## WORK TO COMPLETE:
From the listing below, output only the lines starting at the line that has "半世紀に一度、人生に一度しか立ち会え" and ending at the line that has "海外に移住してその国でオリンピック観戦するとい", exactly as they appear, ends included.

===== RECORDS =====

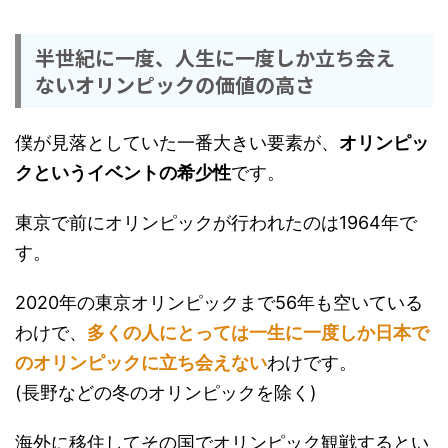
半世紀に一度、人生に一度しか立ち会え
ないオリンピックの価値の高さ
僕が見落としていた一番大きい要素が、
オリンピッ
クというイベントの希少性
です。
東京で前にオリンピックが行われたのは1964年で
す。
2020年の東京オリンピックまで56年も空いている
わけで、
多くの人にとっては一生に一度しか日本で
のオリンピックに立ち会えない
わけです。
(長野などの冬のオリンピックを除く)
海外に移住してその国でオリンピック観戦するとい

=====
===== RECORDS =====

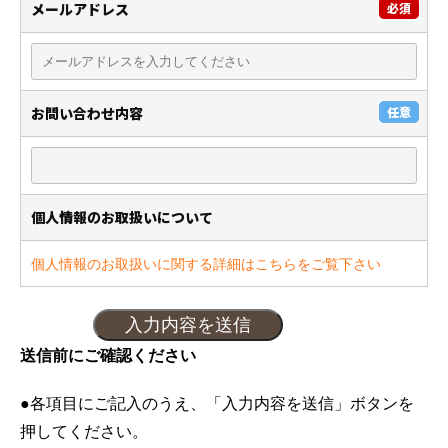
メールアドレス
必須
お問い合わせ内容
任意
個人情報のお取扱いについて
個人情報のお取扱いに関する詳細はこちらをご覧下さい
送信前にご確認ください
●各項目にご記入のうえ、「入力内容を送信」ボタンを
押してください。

=====

## EXERCISE ANSWER:
半世紀に一度、人生に一度しか立ち会え
ないオリンピックの価値の高さ
僕が見落としていた一番大きい要素が、
オリンピッ
クというイベントの希少性
です。
東京で前にオリンピックが行われたのは1964年で
す。
2020年の東京オリンピックまで56年も空いている
わけで、
多くの人にとっては一生に一度しか日本で
のオリンピックに立ち会えない
わけです。
(長野などの冬のオリンピックを除く)
海外に移住してその国でオリンピック観戦するとい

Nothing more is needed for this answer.